Report Analyzing Suicide Data in Adults Published
A report released last week analyzed data from 2015-2019 on suicidal thoughts and behaviors amongst adults ages 18 and older. The report estimated that a devastating average of 10.6 million adults per year in the United States reported having suicidal thoughts in the past year, a striking 4.3% of the population, suicide being the 10th leading cause of death among adults 18 years old and older in 2019. The report summarizes data from the National Survey on Drug Use and Health. To read more, click here.

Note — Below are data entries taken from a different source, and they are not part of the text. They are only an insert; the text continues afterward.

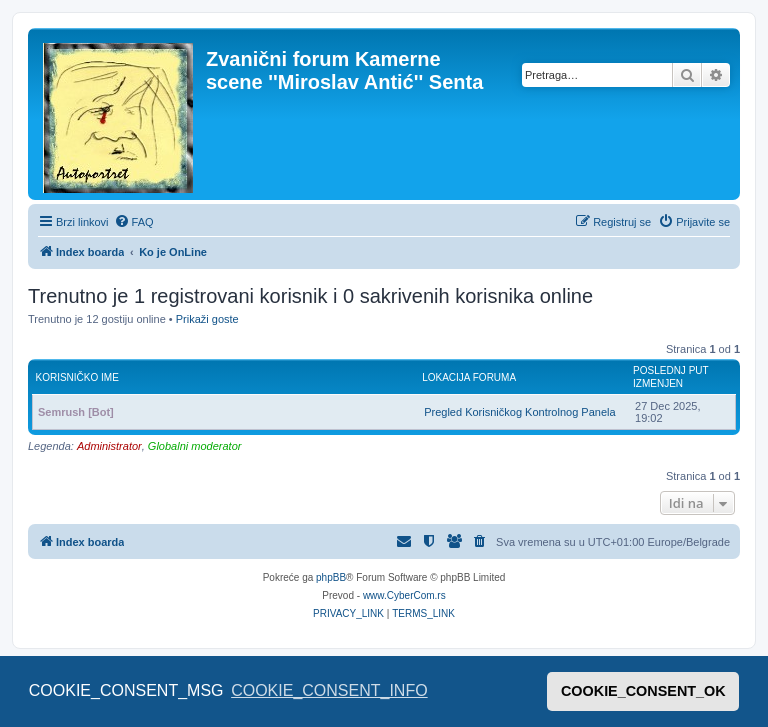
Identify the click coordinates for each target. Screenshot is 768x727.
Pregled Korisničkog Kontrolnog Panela (519, 412)
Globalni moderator (195, 446)
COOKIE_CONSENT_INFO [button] (329, 690)
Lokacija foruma (469, 377)
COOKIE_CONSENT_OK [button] (643, 691)
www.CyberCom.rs (404, 595)
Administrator (109, 446)
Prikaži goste (207, 319)
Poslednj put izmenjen (670, 377)
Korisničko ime (77, 377)
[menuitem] (134, 222)
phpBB (331, 577)
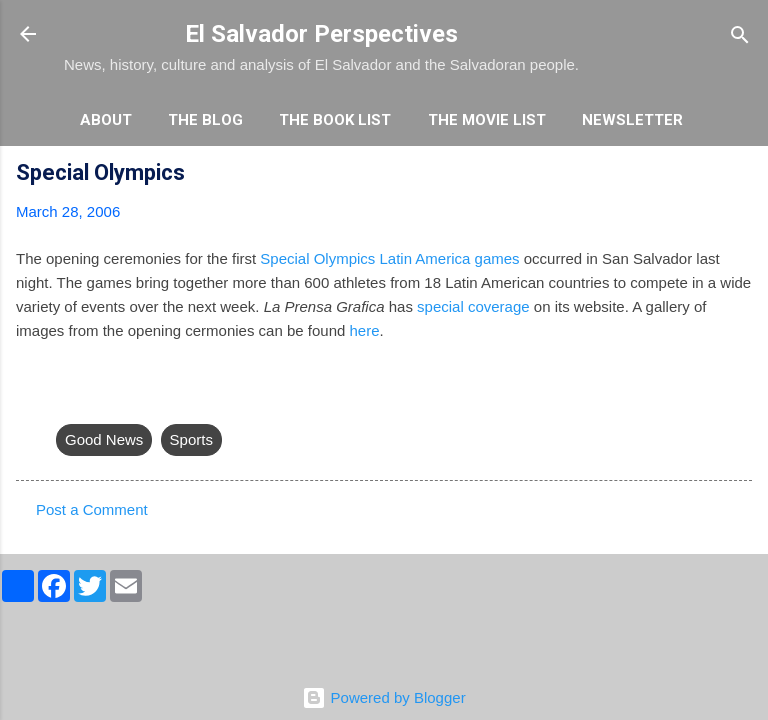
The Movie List (487, 120)
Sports (191, 439)
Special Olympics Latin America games (389, 258)
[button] (740, 175)
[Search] (740, 36)
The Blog (205, 120)
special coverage (473, 306)
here (365, 330)
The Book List (335, 120)
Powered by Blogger (383, 697)
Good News (104, 439)
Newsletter (632, 120)
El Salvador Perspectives (321, 34)
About (106, 120)
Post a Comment (92, 509)
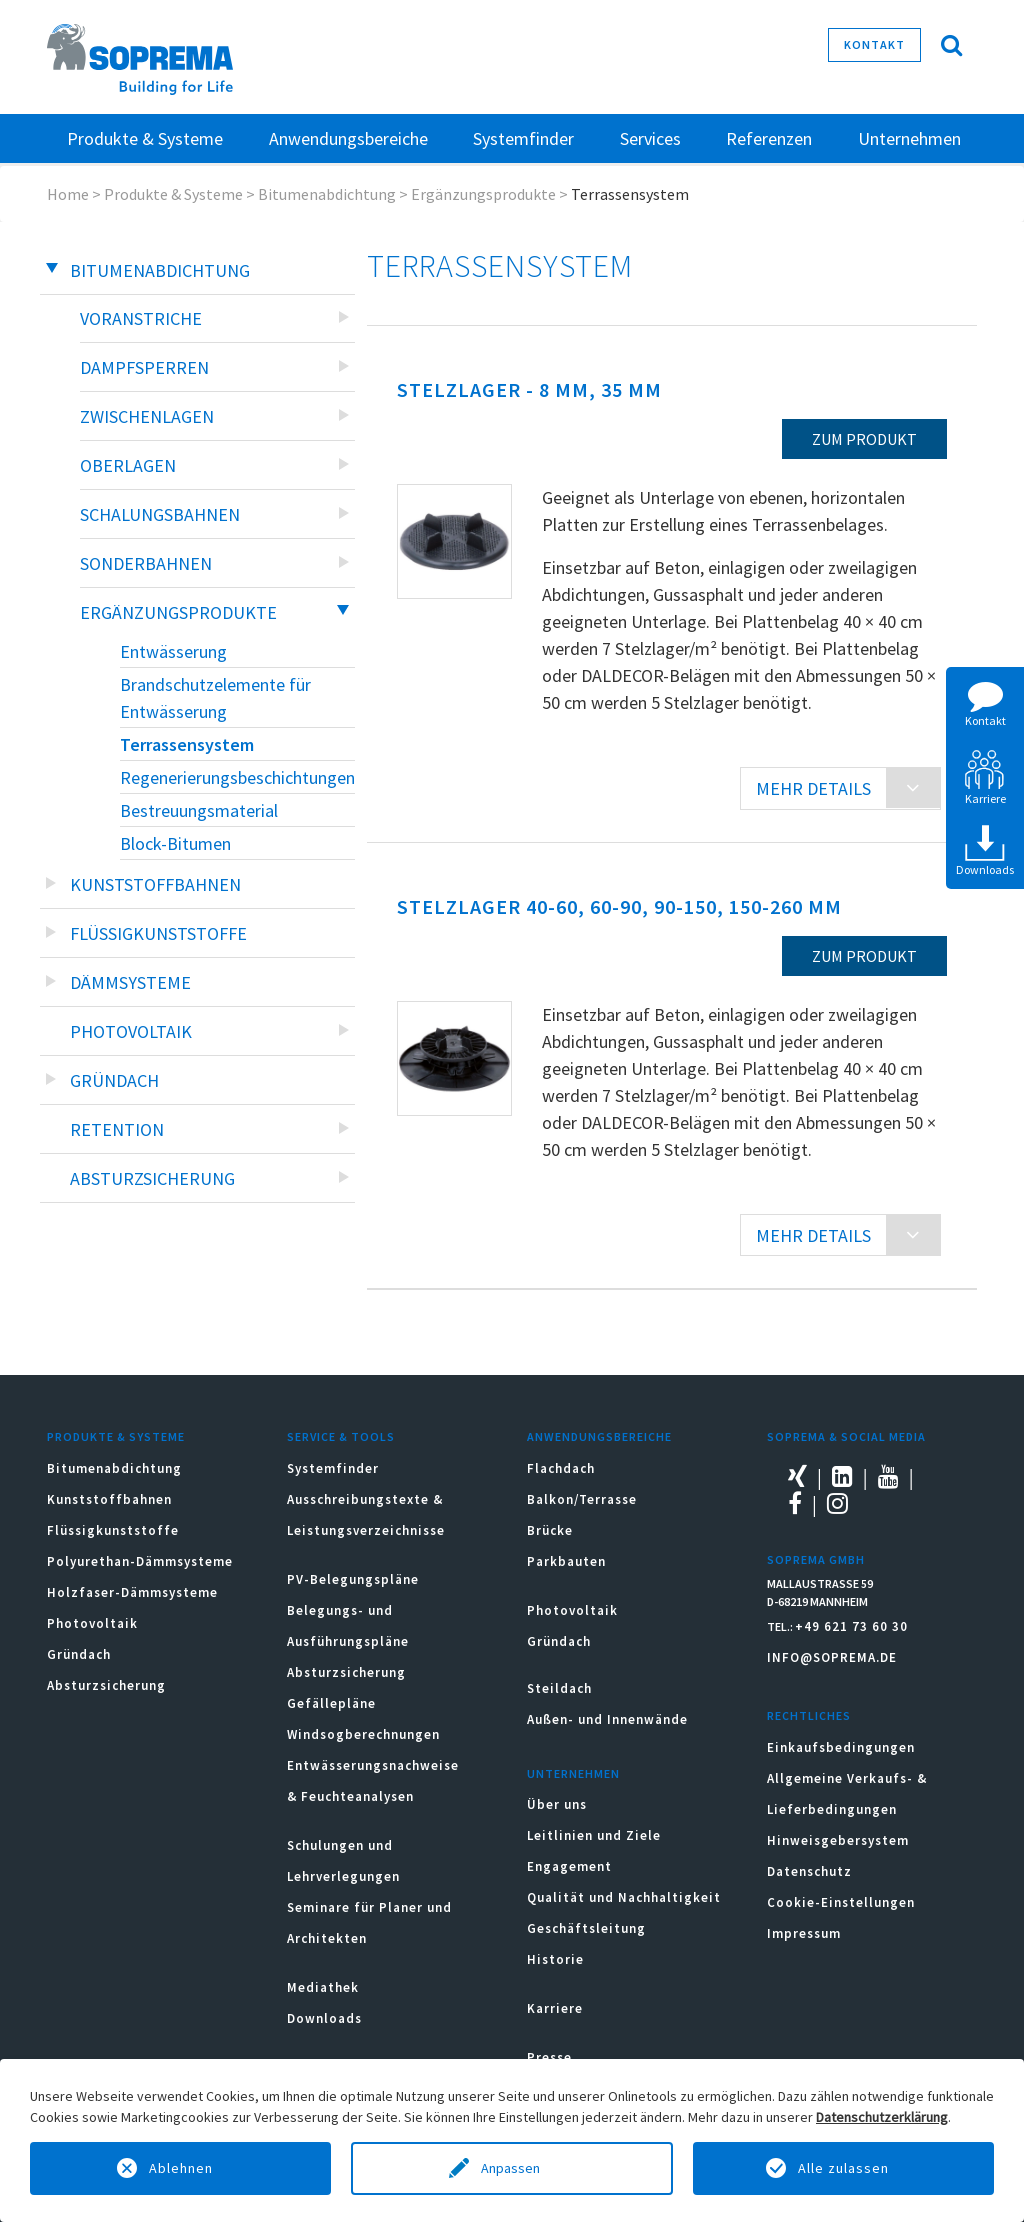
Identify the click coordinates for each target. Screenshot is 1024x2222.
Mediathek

FCC Launches Affordable Connectivity Program
The Federal Communications Commission announced that the Emergency Broadband Benefit Program, which helped almost 9 million households afford internet access during the COVID-19 pandemic, recently transitioned to the new Affordable Connectivity Program. Under the new Affordable Connectivity Program, households can receive up to a $30 per month discount on internet services. Eligible households include participants in programs such as Medicaid, Federal Public Housing Assistance, SNAP, SSI, WIC, and more. To get more information on eligibility, how to apply, and finding participating internet service providers, visit fcc.gov/acp.

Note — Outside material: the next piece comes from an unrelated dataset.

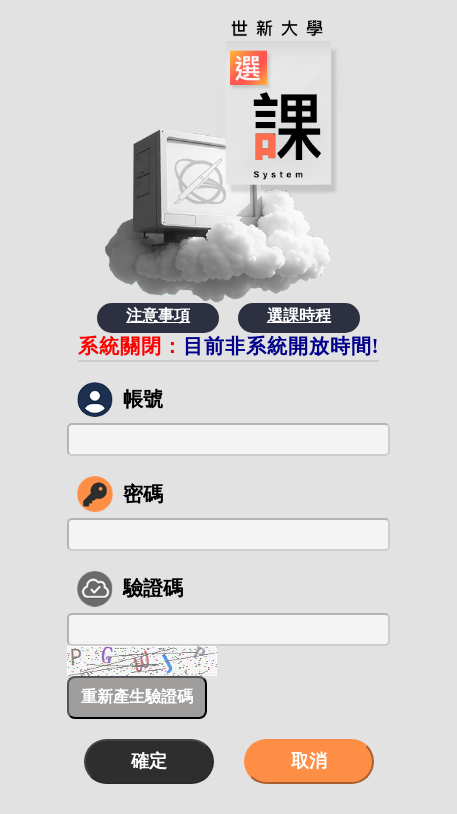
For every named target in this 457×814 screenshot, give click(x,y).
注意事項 (158, 315)
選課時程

NatCon22 Update and Resources
As we celebrate the return of in-person learning at NatCon22 from April 11-13 in the Washington, D.C., metro area, we are focused on keeping you safe. That’s why we’re putting strict, CDC-aligned plans in place that will be regularly updated as the COVID-19 pandemic evolves. Read our FAQ to learn more and check back often. Don’t forget to register by Monday, February 14, to save $100! Questions? Contact us.
Tips for Congressional Advocacy. When emailing your legislator, customization is key! Legislators get a lot of emails, and you can cut through the noise by adding your personal story or data relevant to the district/state. Keeping emails brief and customized is the best way to have your message read. Remember to join the Congressional Management Foundation on January 18 at 3:00 PM EST to learn tips on what you should do before you advocate to policymakers. For more information and to register, click here.
HAPPENING ON THE HILL
HRSA Adds Suicide Screening to Bright Futures Guidelines. Under the Affordable Care Act, the Health Resources and Services Administration (HRSA) releases annual guidelines for preventive care and screening of women and infants, children, and adolescents. Last month, HRSA updated guidelines to the Bright Futures Program, a unified guidance program that is age-specific, evidence-based, and primary and preventative care-focused. Notably, the additions include universal screening for suicide risk to the Depression screening category for individuals from ages 12 to 21 and new guidance for behavioral, social, and emotional screening.